Tuesday, 30 March 2010

March - Island Farm Prisoner of War Camp

This month we had a great session with Richard Williams and some members of the Glamorgan Home Guard leading our session on the Island Farm Prisoner of War Camp (Camp 198) in Bridgend. Richard brought along a fellow re-enactor playing the part of a German Soldier imprisoned in Island Farm, who proved to be real trouble!

Richard talked us through the history of the Island Farm POW camp form its origins in 1938 when it was opened, as accommodation for workers at the nearby Royal Ordnance Factory, however as it turned out this accommodation was not popular with the majority of the women working in the ordnance factory preferring to make the journey home! The Home Guard told us that the camp lay empty and unused until 1943 when the Americans used the camp during the preparations for the D-Day landings.

Richard told us that the large number of POWs taken in Europe meant that the authorities had to find suitable accommodation for them, and Island Farm was an obvious choice. The prefabricated concrete huts surrounded by open fields were ideal, although the barracks had to be converted and barbed wire fences erected. This work had not been completed by the time the first batch of prisoners arrived, so the prisoners were put to work completing the conversion. They told us that Island Farm was designated as Camp 198 and was to hold almost 2,000 prisoners. The first POWs were a mixed bag of Italian and German troops, but the War Office soon decided that the camp was too comfortable for enlisted men and that German officers should be held there. The first officer prisoners arrived in November 1944.

We then found out that the POWs soon turned their efforts to escape. Two tunnels were dug in the camp, but the first was discovered in January 1945. The second tunnel escaped detection and on the night of 11 March 1945, 67 prisoners escaped. Eventually all the prisoners were recaptured, some being found within a few miles of the camp by a local policeman on his beat and some others by a group of girl guides! Others managed to travel considerable distances to Birmingham and Southampton, over 150 miles away.

We then learned that only a few weeks after the escape, in March 1945, the authorities transferred all 1,600 officers out of Island Farm Camp. It was then designated Special Camp Eleven and prepared to receive senior German officers, many of whom had been captured in France and were awaiting trial at Nuremberg. In all there were 160 officers holding the rank of general, admiral, or field marshal, including a number of Hitler’s closest advisers:

Ricahrd told us that Island Farm finally closed in 1948, when the last prisoners were returned to Germany.

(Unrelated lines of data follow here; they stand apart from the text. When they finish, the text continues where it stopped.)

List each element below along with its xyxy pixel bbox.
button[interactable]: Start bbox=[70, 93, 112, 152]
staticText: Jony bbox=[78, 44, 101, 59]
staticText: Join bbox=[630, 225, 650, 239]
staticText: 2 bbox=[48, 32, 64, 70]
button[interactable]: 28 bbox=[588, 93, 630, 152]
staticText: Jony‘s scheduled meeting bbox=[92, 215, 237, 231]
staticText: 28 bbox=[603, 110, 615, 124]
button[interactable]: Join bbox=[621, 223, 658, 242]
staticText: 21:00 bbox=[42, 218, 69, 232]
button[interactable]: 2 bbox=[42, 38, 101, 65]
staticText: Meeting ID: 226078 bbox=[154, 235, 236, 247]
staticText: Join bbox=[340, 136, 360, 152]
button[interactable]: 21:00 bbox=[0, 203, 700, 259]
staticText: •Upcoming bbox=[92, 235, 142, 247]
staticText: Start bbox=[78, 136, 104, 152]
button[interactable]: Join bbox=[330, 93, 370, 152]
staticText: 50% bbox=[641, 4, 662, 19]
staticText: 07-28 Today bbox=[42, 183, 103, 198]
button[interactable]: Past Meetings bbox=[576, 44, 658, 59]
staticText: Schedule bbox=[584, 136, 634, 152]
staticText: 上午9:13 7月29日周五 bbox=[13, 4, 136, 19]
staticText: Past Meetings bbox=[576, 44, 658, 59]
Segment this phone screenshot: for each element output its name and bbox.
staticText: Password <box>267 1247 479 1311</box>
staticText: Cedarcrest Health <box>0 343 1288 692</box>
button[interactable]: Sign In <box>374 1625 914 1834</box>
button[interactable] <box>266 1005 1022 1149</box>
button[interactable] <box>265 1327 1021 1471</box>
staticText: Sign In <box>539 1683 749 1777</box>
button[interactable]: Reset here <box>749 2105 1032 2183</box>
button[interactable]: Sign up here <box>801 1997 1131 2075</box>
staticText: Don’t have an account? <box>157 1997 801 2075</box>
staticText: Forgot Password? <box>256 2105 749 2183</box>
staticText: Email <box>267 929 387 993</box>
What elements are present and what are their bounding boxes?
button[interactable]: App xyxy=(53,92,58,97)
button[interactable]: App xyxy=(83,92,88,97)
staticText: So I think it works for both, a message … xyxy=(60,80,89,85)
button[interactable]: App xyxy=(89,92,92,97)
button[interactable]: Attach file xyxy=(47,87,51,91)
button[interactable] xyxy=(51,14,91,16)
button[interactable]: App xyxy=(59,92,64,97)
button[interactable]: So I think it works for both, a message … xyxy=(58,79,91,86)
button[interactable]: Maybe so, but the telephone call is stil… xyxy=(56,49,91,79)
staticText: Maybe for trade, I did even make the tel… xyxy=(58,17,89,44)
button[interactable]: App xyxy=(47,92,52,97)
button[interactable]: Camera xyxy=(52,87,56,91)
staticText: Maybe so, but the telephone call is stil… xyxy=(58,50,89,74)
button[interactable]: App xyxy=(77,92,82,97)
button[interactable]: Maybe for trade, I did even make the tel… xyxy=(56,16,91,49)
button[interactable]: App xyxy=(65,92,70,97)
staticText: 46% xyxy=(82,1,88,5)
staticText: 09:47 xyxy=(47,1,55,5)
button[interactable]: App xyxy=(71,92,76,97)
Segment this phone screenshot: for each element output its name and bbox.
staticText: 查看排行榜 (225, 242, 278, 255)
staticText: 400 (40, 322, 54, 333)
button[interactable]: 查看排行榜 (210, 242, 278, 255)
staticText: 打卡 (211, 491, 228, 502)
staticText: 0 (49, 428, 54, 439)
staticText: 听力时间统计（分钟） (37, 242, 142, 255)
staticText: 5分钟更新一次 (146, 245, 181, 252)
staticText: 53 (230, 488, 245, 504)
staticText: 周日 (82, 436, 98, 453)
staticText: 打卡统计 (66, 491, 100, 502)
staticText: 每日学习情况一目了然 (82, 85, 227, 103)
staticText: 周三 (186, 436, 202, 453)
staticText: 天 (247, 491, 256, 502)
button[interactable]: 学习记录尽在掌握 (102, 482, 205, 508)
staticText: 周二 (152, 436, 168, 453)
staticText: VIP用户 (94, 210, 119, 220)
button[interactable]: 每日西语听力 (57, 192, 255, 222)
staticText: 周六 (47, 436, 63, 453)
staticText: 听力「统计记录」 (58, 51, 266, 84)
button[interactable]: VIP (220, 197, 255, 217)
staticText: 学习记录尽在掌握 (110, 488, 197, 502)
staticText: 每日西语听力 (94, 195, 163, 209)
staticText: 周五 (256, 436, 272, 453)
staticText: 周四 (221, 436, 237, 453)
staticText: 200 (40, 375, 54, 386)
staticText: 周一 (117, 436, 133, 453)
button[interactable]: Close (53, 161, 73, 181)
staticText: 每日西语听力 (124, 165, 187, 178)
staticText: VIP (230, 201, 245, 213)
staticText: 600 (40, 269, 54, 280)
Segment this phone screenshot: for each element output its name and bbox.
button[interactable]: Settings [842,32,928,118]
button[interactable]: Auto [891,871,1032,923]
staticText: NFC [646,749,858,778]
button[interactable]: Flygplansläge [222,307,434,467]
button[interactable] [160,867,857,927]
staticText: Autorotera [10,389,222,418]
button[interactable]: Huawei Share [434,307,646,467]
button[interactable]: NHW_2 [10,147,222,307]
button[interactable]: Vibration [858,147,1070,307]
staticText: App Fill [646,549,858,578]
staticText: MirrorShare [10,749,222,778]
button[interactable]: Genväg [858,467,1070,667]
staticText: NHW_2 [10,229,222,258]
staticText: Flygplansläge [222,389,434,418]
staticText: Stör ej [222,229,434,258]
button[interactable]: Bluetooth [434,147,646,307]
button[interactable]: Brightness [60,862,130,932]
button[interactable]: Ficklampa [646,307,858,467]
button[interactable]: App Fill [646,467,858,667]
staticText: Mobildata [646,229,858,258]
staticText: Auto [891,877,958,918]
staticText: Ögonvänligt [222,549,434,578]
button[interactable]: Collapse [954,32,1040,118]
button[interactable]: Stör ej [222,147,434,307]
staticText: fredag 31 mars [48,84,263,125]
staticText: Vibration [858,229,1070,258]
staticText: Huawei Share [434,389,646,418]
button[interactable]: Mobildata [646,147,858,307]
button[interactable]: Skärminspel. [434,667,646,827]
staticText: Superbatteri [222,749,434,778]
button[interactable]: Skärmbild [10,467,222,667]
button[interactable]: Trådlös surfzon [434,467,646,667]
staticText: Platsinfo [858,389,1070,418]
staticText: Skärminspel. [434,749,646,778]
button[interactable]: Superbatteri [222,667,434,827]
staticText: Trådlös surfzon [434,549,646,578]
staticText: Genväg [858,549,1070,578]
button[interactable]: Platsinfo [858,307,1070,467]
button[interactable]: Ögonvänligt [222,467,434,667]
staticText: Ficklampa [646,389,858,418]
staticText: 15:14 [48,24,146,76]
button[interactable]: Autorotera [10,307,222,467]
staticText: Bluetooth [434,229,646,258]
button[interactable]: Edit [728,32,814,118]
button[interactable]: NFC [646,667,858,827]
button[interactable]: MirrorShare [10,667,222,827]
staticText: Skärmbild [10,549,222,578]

We asked Richard lots of different questions about Island Farm, but one that kept cropping up was why there isn’t a visitor/interpretation centre at the camp and what could we do about getting one opened. The suggestion was made that maybe as a group we should each write a letter to the local council asking about Island Farm and maybe petitioning for a visitor centre to be opened! So, have a think, ask your mates and get writing guys…..we’ll see what Bridgend YAC can do!